Most parts in the Southern and Eastern Regions have gone for months with zero cases. Pujehun District, for instance, is nearing almost hundred days without registering any new cases followed by Kailahun District where the epidemic first struck. Bo and Bonthe Districts have passed forty-two days with zero cases while Kenema and Kono District are also registering zero cases though they have not yet reached the forty-two days which is the World Health Organization standard for a place to be declared Ebola free. The lesson I have learnt from the success of the Ebola fight in those two regions is that the people are more law-abiding than the Western Area and the Northern Region. They have maximum respect for their traditional leaders and that was why they obeyed all the bye-laws that were put in place to contain the epidemic. Their obedience and respect for authority has now paid off. But lawlessness continues to thrive in the Western Area and the Northern Region because of their disrespect for authority and their primordial belief of washing dead bodies. No wonder they have registered the highest total laboratory confirmed Ebola cases in the entire country. Even on Tuesday this week, it was only Port Loko of all districts that registered four new cases. Over the last two months, the district has not gone without registering new cases thereby making it the district to have registered the second highest laboratory confirmed Ebola cases after Western Area Urban. Its laboratory confirmed Ebola cases have almost tripled that of Kailahun District let alone Kenema, Bo, Moyamba, Kono, Pujehun and Bonthe districts.

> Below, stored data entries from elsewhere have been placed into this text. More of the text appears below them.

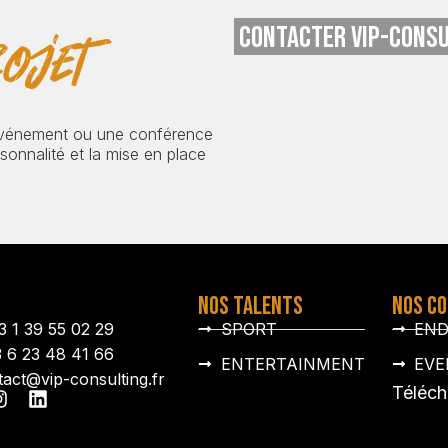
CONTACTER VIP-CONSU
ojet
événement ou une conférence
onnalité et la mise en place
NOS TALENTS
NOS C
3 1 39 55 02 29
SPORT
EN
3 6 23 48 41 66
ENTERTAINMENT
EVE
tact@vip-consulting.fr
Téléch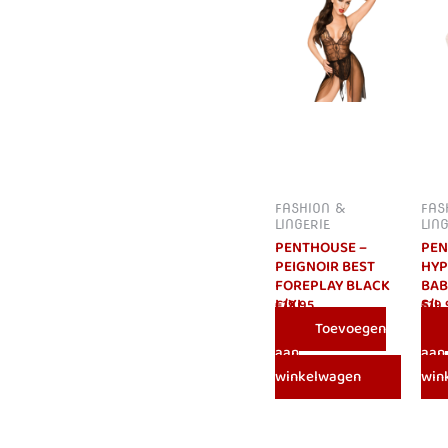
FASHION &
FAS
LINGERIE
LIN
PENTHOUSE –
PEN
PEIGNOIR BEST
HYP
FOREPLAY BLACK
BAB
L/XL
S/L
€
19.95
€
19.
Toevoegen
aan
aan
winkelwagen
win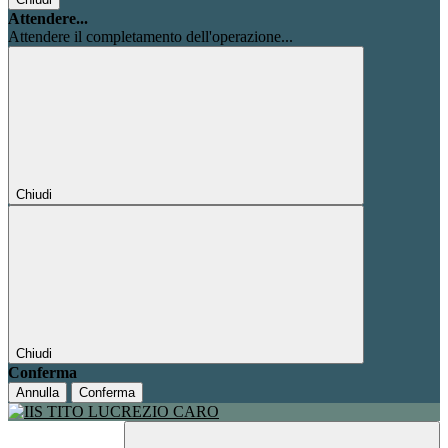
Attendere...
Attendere il completamento dell'operazione...
Chiudi
Chiudi
Conferma
Annulla
Conferma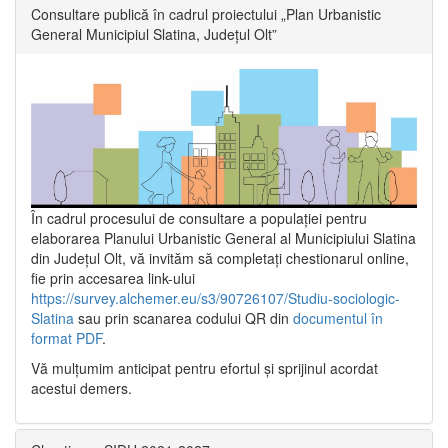
Consultare publică în cadrul proiectului „Plan Urbanistic
General Municipiul Slatina, Județul Olt”
În cadrul procesului de consultare a populaţiei pentru
elaborarea Planului Urbanistic General al Municipiului Slatina
din Județul Olt, vă invităm să completați chestionarul online,
fie prin accesarea link-ului
https://survey.alchemer.eu/s3/90726107/Studiu-sociologic-
Slatina
sau prin scanarea codului QR din
documentul în
format PDF
.
Vă mulţumim anticipat pentru efortul şi sprijinul acordat
acestui demers.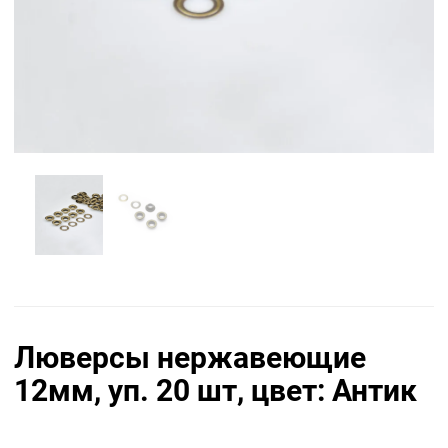
Люверсы нержавеющие
12мм, уп. 20 шт, цвет: Антик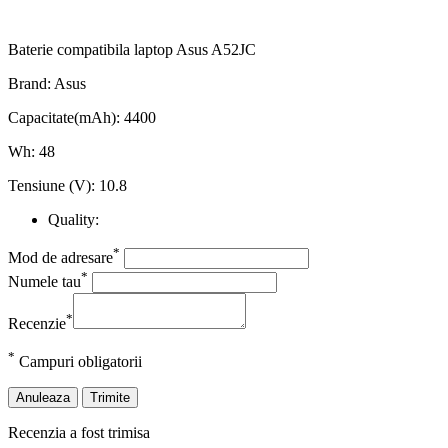
Baterie compatibila laptop Asus A52JC
Brand: Asus
Capacitate(mAh): 4400
Wh: 48
Tensiune (V): 10.8
Quality:
*
Mod de adresare
*
Numele tau
*
Recenzie
*
Campuri obligatorii
Anuleaza
Trimite
Recenzia a fost trimisa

Politicians and traditional leaders in the Ebola affected regions should wake up from their slumber and beat a hell out of their lawless people in order for Sierra Leone to achieve zero cases before the end of this month. Government officials from affected regions should be more engaged in containing the epidemic than attending conferences on post-Ebola recovery plan which can only be achievable when the Ebola is eliminated from the country. And until the zillions of Leones misappropriated in the Ebola fight is thoroughly investigated and defaulters brought to book, the critical Sierra Leoneans would never be convinced that any funds for the post-Ebola recovery plan would be judiciously expended to better the lives of impoverished Sierra Leoneans whose bodies the Ebola is feasting on.